* _Exercise data_
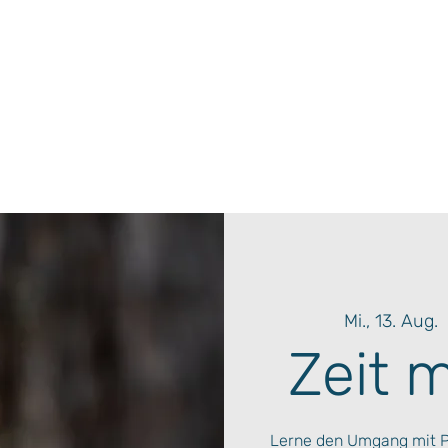
Mi., 13. Aug.
  
Zeit 
Lerne den Umgang mit 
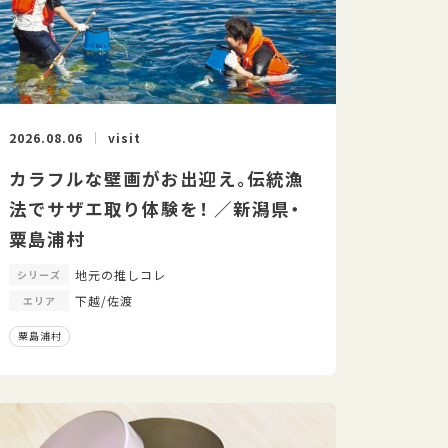
2026.08.06
visit
カラフルな壁画がお出迎え。伝統漁
法でサザエ取り体験を！ ／新潟県・
粟島浦村
地元の推しコレ
シリーズ
下越/佐渡
エリア
粟島浦村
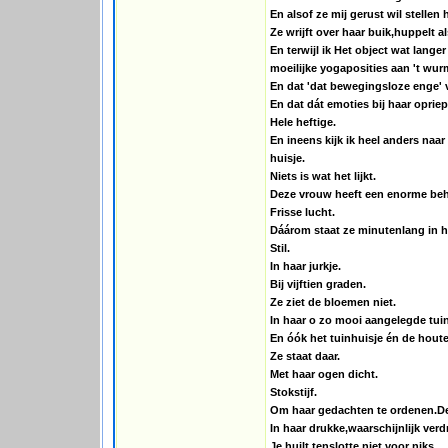
En alsof ze mij gerust wil stellen h
Ze wrijft over haar buik,huppelt a
En terwijl ik Het object wat lange
moeilijke yogaposities aan 't wur
En dat 'dat bewegingsloze enge' 
En dat dát emoties bij haar opriep
Hele heftige.
En ineens kijk ik heel anders naar
huisje.
Niets is wat het lijkt.
Deze vrouw heeft een enorme beh
Frisse lucht.
Dáárom staat ze minutenlang in ha
Stil.
In haar jurkje.
Bij vijftien graden.
Ze ziet de bloemen niet.
In haar o zo mooi aangelegde tuin
En óók het tuinhuisje én de hout
Ze staat daar.
Met haar ogen dicht.
Stokstijf.
Om haar gedachten te ordenen.De 
In haar drukke,waarschijnlijk verd
Je huilt tenslotte niet voor niks.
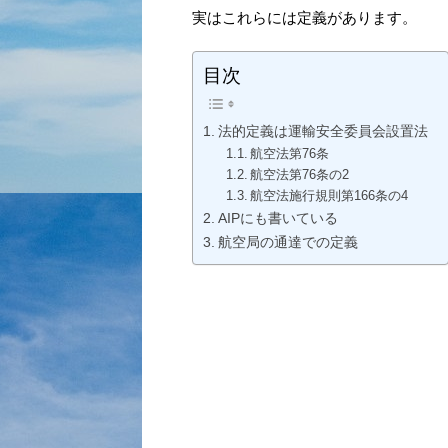
実はこれらには定義があります。
目次
法的定義は運輸安全委員会設置法
航空法第76条
航空法第76条の2
航空法施行規則第166条の4
AIPにも書いている
航空局の通達での定義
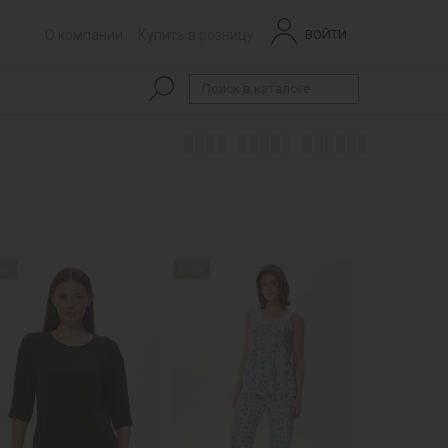
О компании
Купить в розницу
ВОЙТИ
ew
new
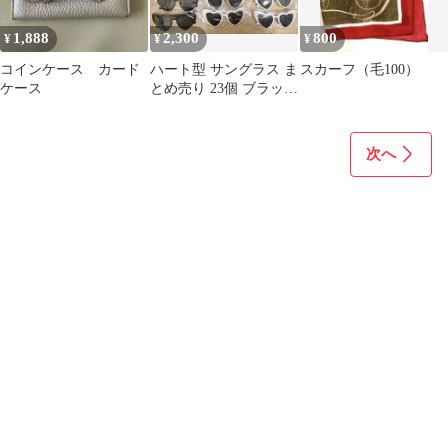
1,888
2,300
800
¥
¥
¥
コインケース カード
ハート型 サングラス ま
スカーフ（毛100）
ケース
とめ売り 23個 ブラック
ホワイト 結婚式 体育祭
次へ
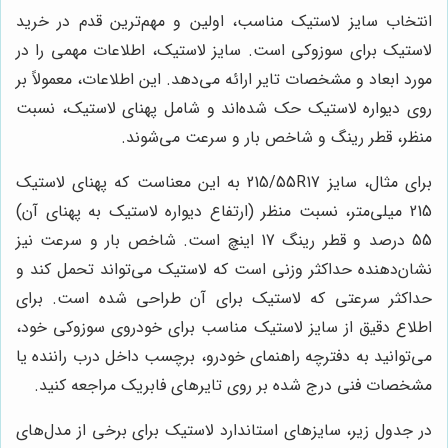
انتخاب سایز لاستیک مناسب، اولین و مهم‌ترین قدم در خرید
لاستیک برای سوزوکی است. سایز لاستیک، اطلاعات مهمی را در
مورد ابعاد و مشخصات تایر ارائه می‌دهد. این اطلاعات، معمولاً بر
روی دیواره لاستیک حک شده‌اند و شامل پهنای لاستیک، نسبت
منظر، قطر رینگ و شاخص بار و سرعت می‌شوند.
برای مثال، سایز 215/55R17 به این معناست که پهنای لاستیک
215 میلی‌متر، نسبت منظر (ارتفاع دیواره لاستیک به پهنای آن)
55 درصد و قطر رینگ 17 اینچ است. شاخص بار و سرعت نیز
نشان‌دهنده حداکثر وزنی است که لاستیک می‌تواند تحمل کند و
حداکثر سرعتی که لاستیک برای آن طراحی شده است. برای
اطلاع دقیق از سایز لاستیک مناسب برای خودروی سوزوکی خود،
می‌توانید به دفترچه راهنمای خودرو، برچسب داخل درب راننده یا
مشخصات فنی درج شده بر روی تایرهای فابریک مراجعه کنید.
در جدول زیر، سایزهای استاندارد لاستیک برای برخی از مدل‌های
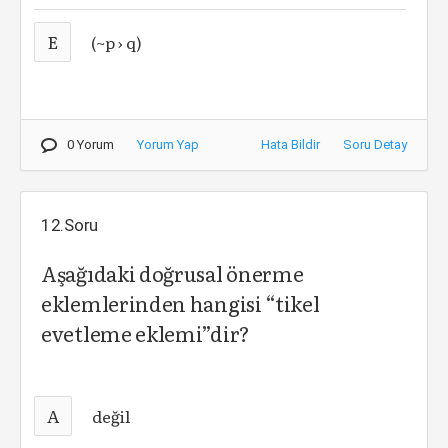
E
(~p › q)
0 Yorum
Yorum Yap
Hata Bildir
Soru Detay
12.Soru
Aşağıdaki doğrusal önerme
eklemlerinden hangisi “tikel
evetleme eklemi”dir?
A
değil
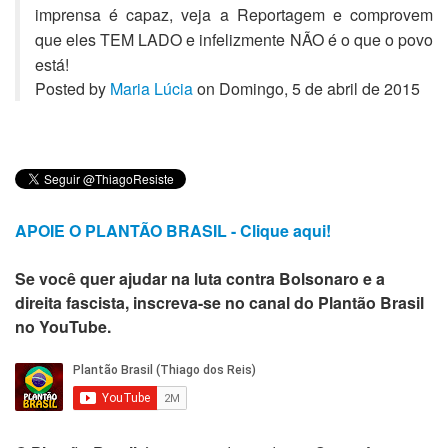
imprensa é capaz, veja a Reportagem e comprovem
que eles TEM LADO e infelizmente NÃO é o que o povo
está!
Posted by
Maria Lúcia
on Domingo, 5 de abril de 2015
APOIE O PLANTÃO BRASIL - Clique aqui!
Se você quer ajudar na luta contra Bolsonaro e a
direita fascista, inscreva-se no canal do Plantão Brasil
no YouTube.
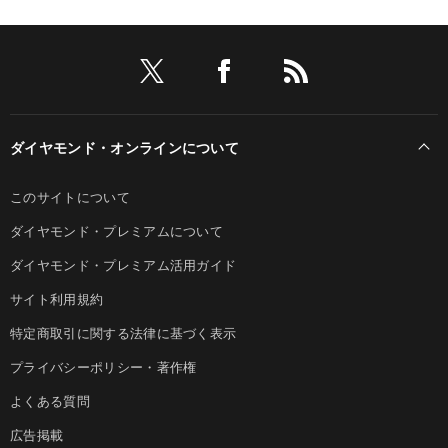
ダイヤモンド・オンラインについて
このサイトについて
ダイヤモンド・プレミアムについて
ダイヤモンド・プレミアム活用ガイド
サイト利用規約
特定商取引に関する法律に基づく表示
プライバシーポリシー・著作権
よくある質問
広告掲載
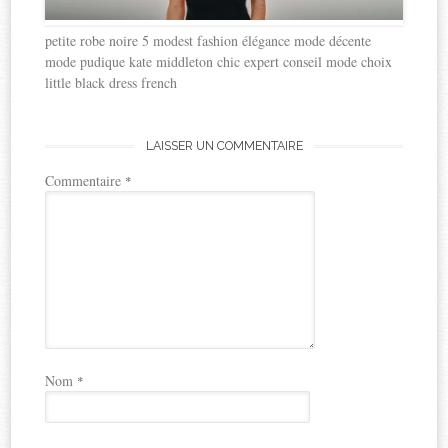
petite robe noire 5 modest fashion élégance mode décente
mode pudique kate middleton chic expert conseil mode choix
little black dress french
LAISSER UN COMMENTAIRE
Commentaire
*
Nom
*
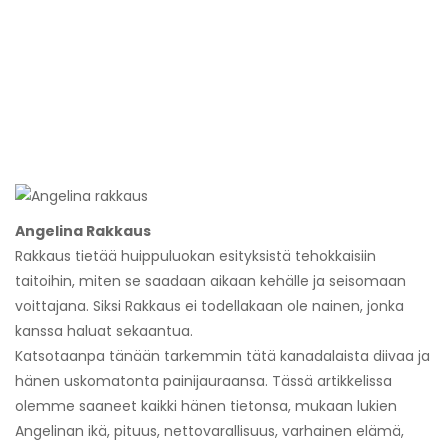
Angelina Rakkaus
Rakkaus tietää huippuluokan esityksistä tehokkaisiin
taitoihin, miten se saadaan aikaan kehälle ja seisomaan
voittajana. Siksi Rakkaus ei todellakaan ole nainen, jonka
kanssa haluat sekaantua.
Katsotaanpa tänään tarkemmin tätä kanadalaista diivaa ja
hänen uskomatonta painijauraansa. Tässä artikkelissa
olemme saaneet kaikki hänen tietonsa, mukaan lukien
Angelinan ikä, pituus, nettovarallisuus, varhainen elämä,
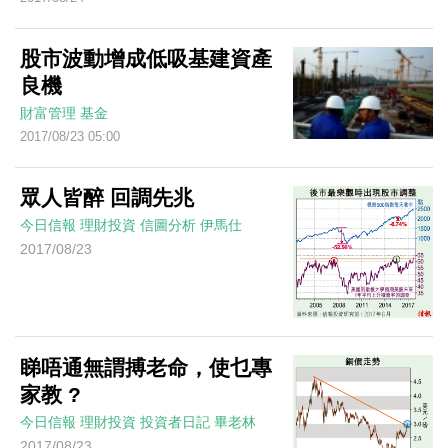
股市波動增成低吸基建資產
良機
財富管理
基金
2017/08/23 05:00
眾人皆醉 回調先兆
今日信報
理財投資
信圖分析
伊馬仕
2017/08/23
睇唔通無謂搏老命，使乜專
家教 ?
今日信報
理財投資
投資者日記
畢老林
2017/08/23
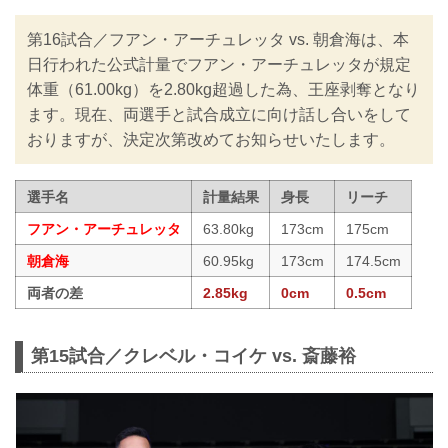
第16試合／フアン・アーチュレッタ vs. 朝倉海は、本
日行われた公式計量でフアン・アーチュレッタが規定
体重（61.00kg）を2.80kg超過した為、王座剥奪となり
ます。現在、両選手と試合成立に向け話し合いをして
おりますが、決定次第改めてお知らせいたします。
選手名
計量結果
身長
リーチ
フアン・アーチュレッタ
63.80kg
173cm
175cm
朝倉海
60.95kg
173cm
174.5cm
両者の差
2.85kg
0cm
0.5cm
第15試合／クレベル・コイケ vs. 斎藤裕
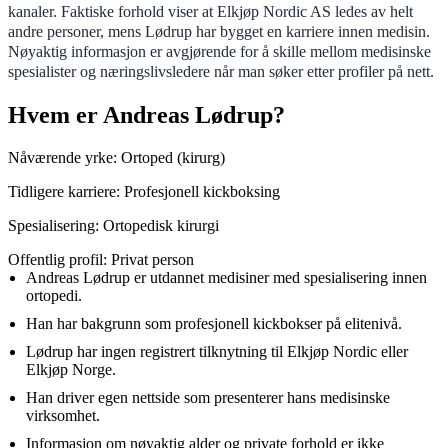
kanaler. Faktiske forhold viser at Elkjøp Nordic AS ledes av helt
andre personer, mens Lødrup har bygget en karriere innen medisin.
Nøyaktig informasjon er avgjørende for å skille mellom medisinske
spesialister og næringslivsledere når man søker etter profiler på nett.
Hvem er Andreas Lødrup?
Nåværende yrke: Ortoped (kirurg)
Tidligere karriere: Profesjonell kickboksing
Spesialisering: Ortopedisk kirurgi
Offentlig profil: Privat person
Andreas Lødrup er utdannet medisiner med spesialisering innen
ortopedi.
Han har bakgrunn som profesjonell kickbokser på elitenivå.
Lødrup har ingen registrert tilknytning til Elkjøp Nordic eller
Elkjøp Norge.
Han driver egen nettside som presenterer hans medisinske
virksomhet.
Informasjon om nøyaktig alder og private forhold er ikke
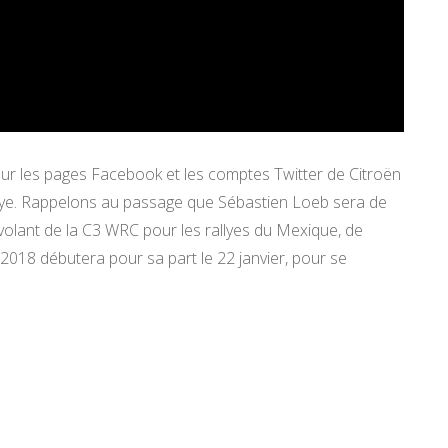
 sur les pages Facebook et les comptes Twitter de Citroën
llye. Rappelons au passage que Sébastien Loeb sera de
 volant de la C3 WRC pour les rallyes du Mexique, de
2018 débutera pour sa part le 22 janvier, pour se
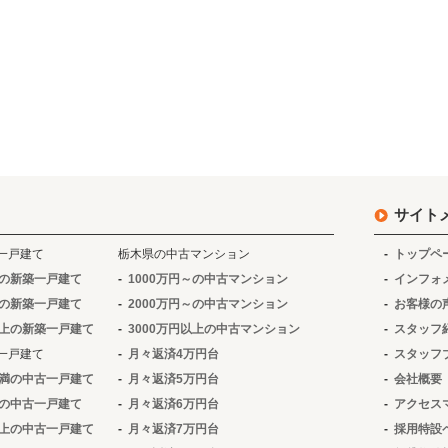
サイト
一戸建て
栃木県の中古マンション
トップペ
～の新築一戸建て
1000万円～の中古マンション
インフォ
～の新築一戸建て
2000万円～の中古マンション
お客様の
以上の新築一戸建て
3000万円以上の中古マンション
スタッフ
一戸建て
月々返済4万円台
スタッフ
未満の中古一戸建て
月々返済5万円台
会社概要
～の中古一戸建て
月々返済6万円台
アクセス
以上の中古一戸建て
月々返済7万円台
採用特設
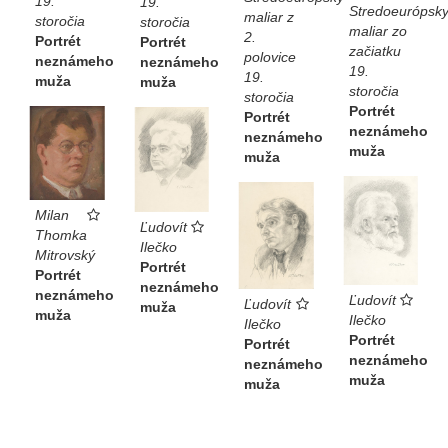
19.
19.
Stredoeurópsk
maliar z
storočia
storočia
maliar zo
2.
Portrét
Portrét
začiatku
polovice
neznámeho
neznámeho
19.
19.
muža
muža
storočia
storočia
Portrét
Portrét
neznámeho
neznámeho
muža
muža
Milan
Ľudovít
Thomka
Ilečko
Mitrovský
Portrét
Portrét
neznámeho
neznámeho
Ľudovít
Ľudovít
muža
muža
Ilečko
Ilečko
Portrét
Portrét
neznámeho
neznámeho
muža
muža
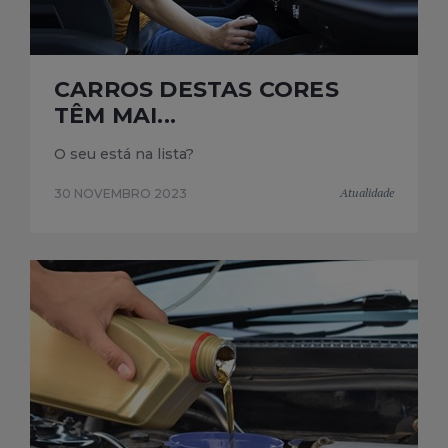
CARROS DESTAS CORES
TÊM MAI...
O seu está na lista?
Atualidade
30 NOVEMBRO 2023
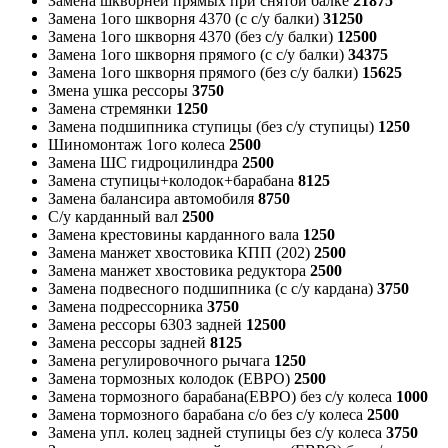
Замена шкворней прямых при снятой балке
21875
Замена 1ого шкворня 4370 (с с/у балки)
31250
Замена 1ого шкворня 4370 (без с/у балки)
12500
Замена 1ого шкворня прямого (с с/у балки)
34375
Замена 1ого шкворня прямого (без с/у балки)
15625
Змена ушка рессоры
3750
Замена стремянки
1250
Замена подшипника ступицы (без с/у ступицы)
1250
Шиномонтаж 1ого колеса
2500
Замена ШС гидроцилиндра
2500
Замена ступицы+колодок+барабана
8125
Замена балансира автомобиля
8750
С/у карданный вал
2500
Замена крестовины карданного вала
1250
Замена манжет хвостовика КПП (202)
2500
Замена манжет хвостовика редуктора
2500
Замена подвесного подшипника (с с/у кардана)
3750
Замена подрессорника
3750
Замена рессоры 6303 задней
12500
Замена рессоры задней
8125
Замена регулировочного рычага
1250
Замена тормозных колодок (ЕВРО)
2500
Замена тормозного барабана(ЕВРО) без с/у колеса
1000
Замена тормозного барабана с/о без с/у колеса
2500
Замена упл. колец задней ступицы без с/у колеса
3750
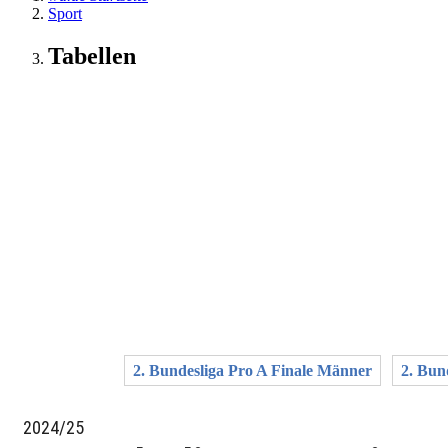
Sport
Tabellen
2. Bundesliga Pro A Finale Männer
2. Bun
2024/25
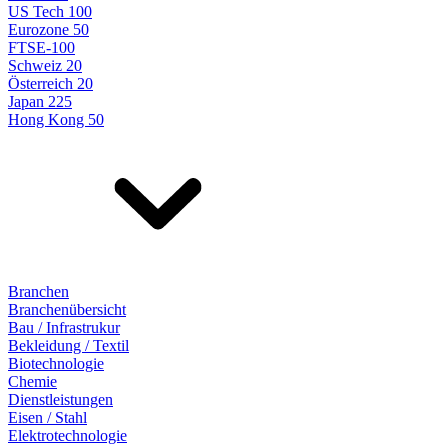
US Tech 100
Eurozone 50
FTSE-100
Schweiz 20
Österreich 20
Japan 225
Hong Kong 50
Branchen
Branchenübersicht
Bau / Infrastrukur
Bekleidung / Textil
Biotechnologie
Chemie
Dienstleistungen
Eisen / Stahl
Elektrotechnologie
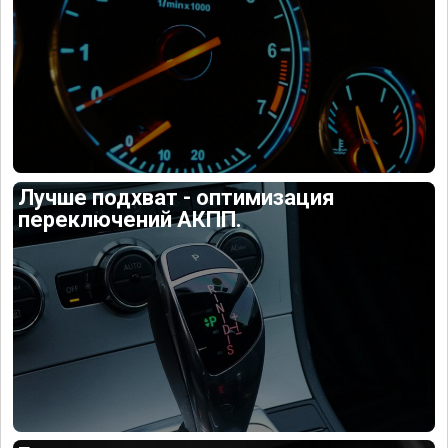
Лучше подхват - оптимизация
переключений АКПП.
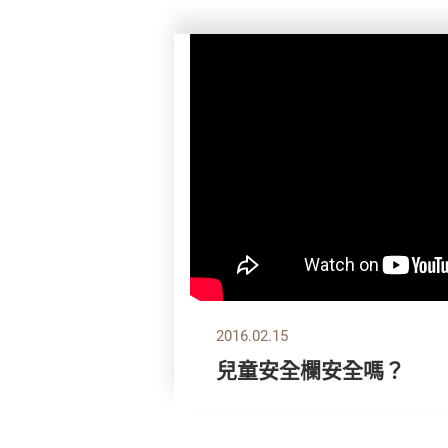
2016.02.15
兒童安全欄安全嗎？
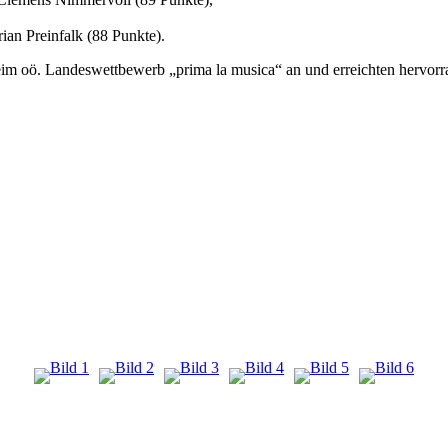
ian Preinfalk (88 Punkte).
im oö. Landeswettbewerb „prima la musica“ an und erreichten hervorr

* _The problem_
Give the number of lines in the data above that include the word "рессоры", with no other words.

* _Response to this exercise_
3